Problem description
The entries below are to be returned as written, with all pictures dropped.

Records from a data source:
'''

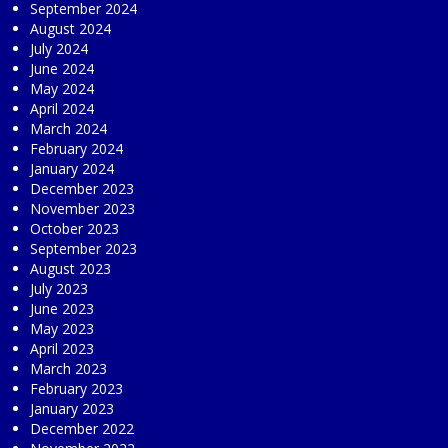
September 2024
August 2024
July 2024
June 2024
May 2024
April 2024
March 2024
February 2024
January 2024
December 2023
November 2023
October 2023
September 2023
August 2023
July 2023
June 2023
May 2023
April 2023
March 2023
February 2023
January 2023
December 2022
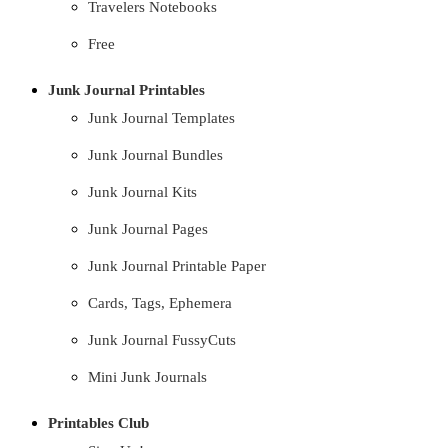
Travelers Notebooks
Free
Junk Journal Printables
Junk Journal Templates
Junk Journal Bundles
Junk Journal Kits
Junk Journal Pages
Junk Journal Printable Paper
Cards, Tags, Ephemera
Junk Journal FussyCuts
Mini Junk Journals
Printables Club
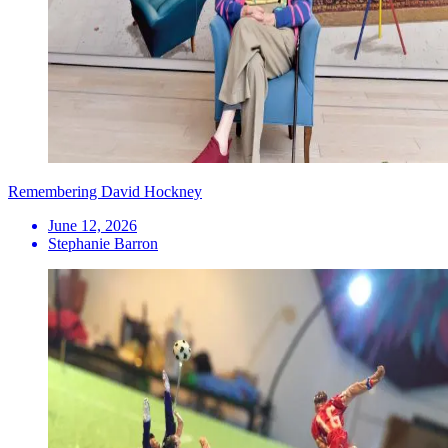
Remembering David Hockney
June 12, 2026
Stephanie Barron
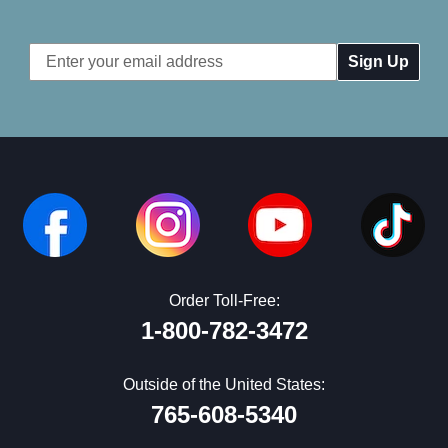
Email
Address
Order Toll-Free:
1-800-782-3472
Outside of the United States:
765-608-5340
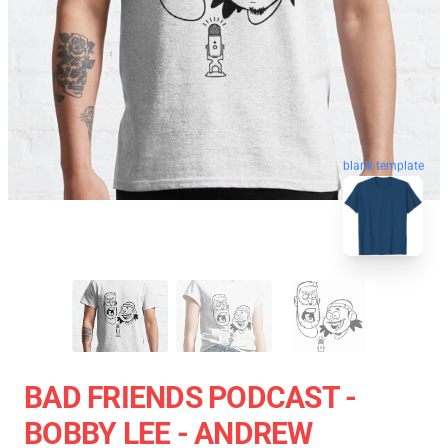
blank template
BAD FRIENDS PODCAST -
BOBBY LEE - ANDREW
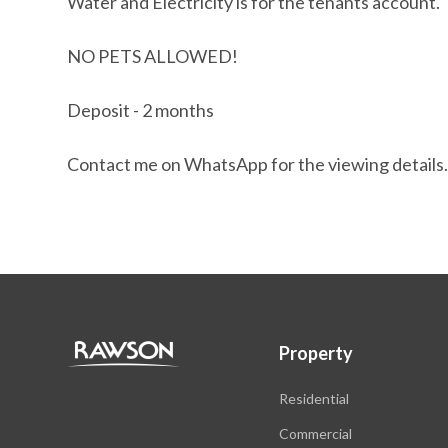
Water and Electricity is for the tenants account.
NO PETS ALLOWED!
Deposit - 2 months
Contact me on WhatsApp for the viewing details
Property
Residential
Commercial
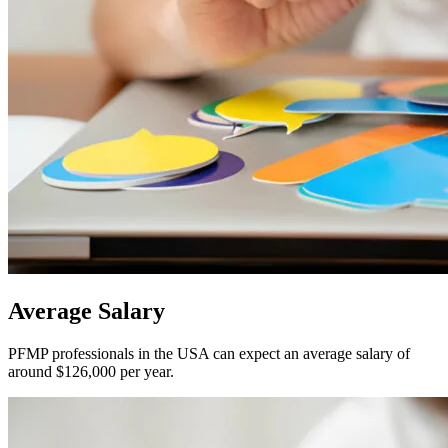
Average
Salary
PFMP professionals in the USA can expect an average salary of
around $126,000 per year.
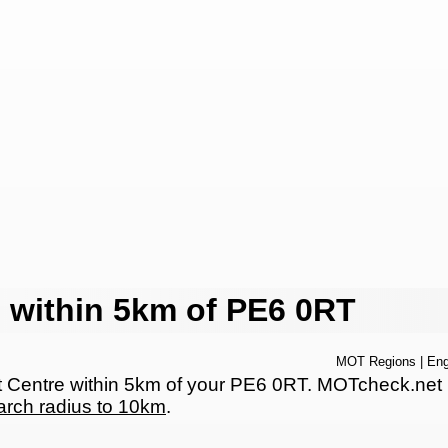
 within 5km of PE6 0RT
MOT Regions
|
Eng
entre within 5km of your PE6 0RT. MOTcheck.net has
arch radius to 10km
.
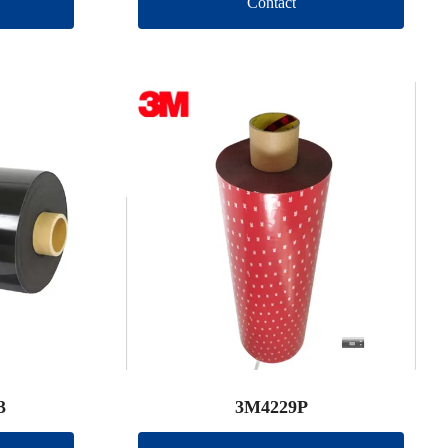
Contact
3
3M4229P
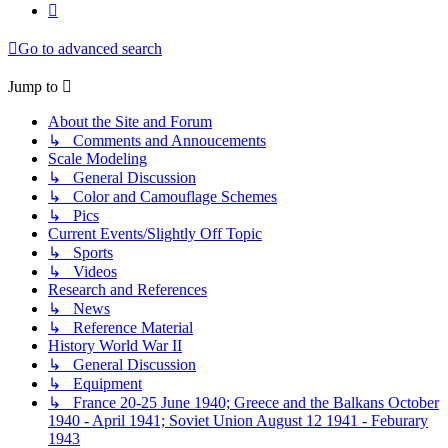
Next
Go to advanced search
Jump to
About the Site and Forum
↳ Comments and Annoucements
Scale Modeling
↳ General Discussion
↳ Color and Camouflage Schemes
↳ Pics
Current Events/Slightly Off Topic
↳ Sports
↳ Videos
Research and References
↳ News
↳ Reference Material
History World War II
↳ General Discussion
↳ Equipment
↳ France 20-25 June 1940; Greece and the Balkans October
1940 - April 1941; Soviet Union August 12 1941 - Feburary
1943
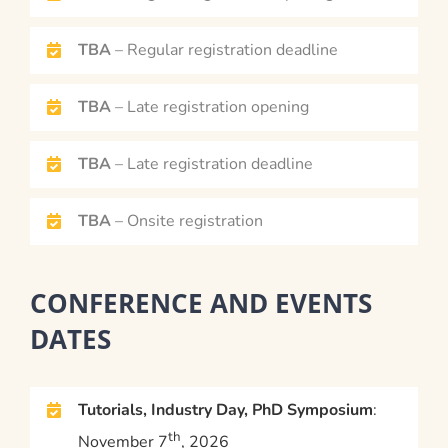
TBA
– Regular registration deadline
TBA
– Late registration opening
TBA
– Late registration deadline
TBA
– Onsite registration
CONFERENCE AND EVENTS
DATES
Tutorials, Industry Day, PhD Symposium
:
th
November 7
, 2026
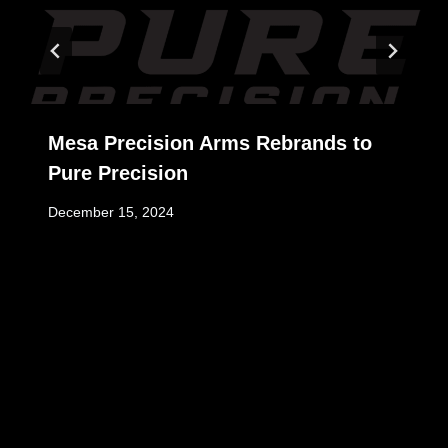
Mesa Precision Arms Rebrands to
Pure Precision
December 15, 2024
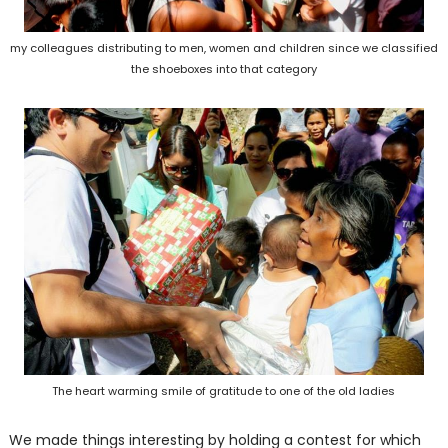
my colleagues distributing to men, women and children since we classified
the shoeboxes into that category
The heart warming smile of gratitude to one of the old ladies
We made things interesting by holding a contest for which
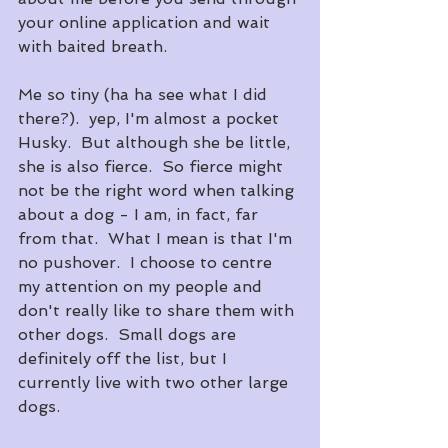
your online application and wait 
with baited breath.
Me so tiny (ha ha see what I did 
there?).  yep, I'm almost a pocket 
Husky.  But although she be little, 
she is also fierce.  So fierce might 
not be the right word when talking 
about a dog - I am, in fact, far 
from that.  What I mean is that I'm 
no pushover.  I choose to centre 
my attention on my people and 
don't really like to share them with 
other dogs.  Small dogs are 
definitely off the list, but I 
currently live with two other large 
dogs.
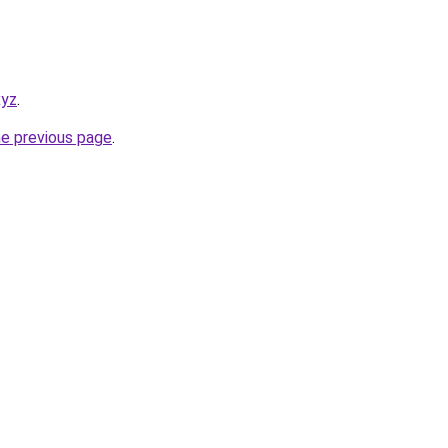
xyz
.
he previous page
.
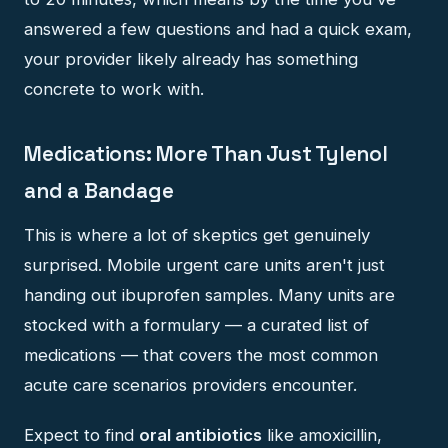
answered a few questions and had a quick exam,
your provider likely already has something
concrete to work with.
Medications: More Than Just Tylenol
and a Bandage
This is where a lot of skeptics get genuinely
surprised. Mobile urgent care units aren't just
handing out ibuprofen samples. Many units are
stocked with a formulary — a curated list of
medications — that covers the most common
acute care scenarios providers encounter.
Expect to find
oral antibiotics
like amoxicillin,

'''

Solved problem
September 2024
August 2024
July 2024
June 2024
May 2024
April 2024
March 2024
February 2024
January 2024
December 2023
November 2023
October 2023
September 2023
August 2023
July 2023
June 2023
May 2023
April 2023
March 2023
February 2023
January 2023
December 2022
Travelers Notebooks
Free
Junk Journal Printables
Junk Journal Templates
Junk Journal Bundles
Junk Journal Kits
Junk Journal Pages
Junk Journal Printable Paper
Cards, Tags, Ephemera
Junk Journal FussyCuts
Mini Junk Journals
Printables Club
Remembering David Hockney
June 12, 2026
Stephanie Barron
Email
Address
Order Toll-Free:
1-800-782-3472
Outside of the United States:
765-608-5340
blank template
BAD FRIENDS PODCAST -
BOBBY LEE - ANDREW
Water and Electricity is for the tenants account.
NO PETS ALLOWED!
Deposit - 2 months
Contact me on WhatsApp for the viewing details
Property
Residential
Commercial
Average
Salary
PFMP professionals in the USA can expect an average salary of
around $126,000 per year.
 within 5km of PE6 0RT
MOT Regions
|
Eng
entre within 5km of your PE6 0RT. MOTcheck.net has
arch radius to 10km
.
Contact
3
3M4229P
Next
Go to advanced search
Jump to
About the Site and Forum
↳ Comments and Annoucements
Scale Modeling
↳ General Discussion
↳ Color and Camouflage Schemes
↳ Pics
Current Events/Slightly Off Topic
↳ Sports
↳ Videos
Research and References
↳ News
↳ Reference Material
History World War II
↳ General Discussion
↳ Equipment
↳ France 20-25 June 1940; Greece and the Balkans October
1940 - April 1941; Soviet Union August 12 1941 - Feburary
1943
TBA
– Regular registration deadline
TBA
– Late registration opening
TBA
– Late registration deadline
TBA
– Onsite registration
CONFERENCE AND EVENTS
DATES
Tutorials, Industry Day, PhD Symposium
:
th
November 7
, 2026
Mesa Precision Arms Rebrands to
Pure Precision
December 15, 2024
my colleagues distributing to men, women and children since we classified
the shoeboxes into that category
The heart warming smile of gratitude to one of the old ladies
We made things interesting by holding a contest for which
your online application and wait 
with baited breath.
Me so tiny (ha ha see what I did 
there?).  yep, I'm almost a pocket 
Husky.  But although she be little, 
she is also fierce.  So fierce might 
not be the right word when talking 
about a dog - I am, in fact, far 
from that.  What I mean is that I'm 
no pushover.  I choose to centre 
my attention on my people and 
don't really like to share them with 
other dogs.  Small dogs are 
definitely off the list, but I 
currently live with two other large 
dogs.
xyz
.
he previous page
.
answered a few questions and had a quick exam,
your provider likely already has something
concrete to work with.
Medications: More Than Just Tylenol
and a Bandage
This is where a lot of skeptics get genuinely
surprised. Mobile urgent care units aren't just
handing out ibuprofen samples. Many units are
stocked with a formulary — a curated list of
medications — that covers the most common
acute care scenarios providers encounter.
Expect to find
oral antibiotics
like amoxicillin,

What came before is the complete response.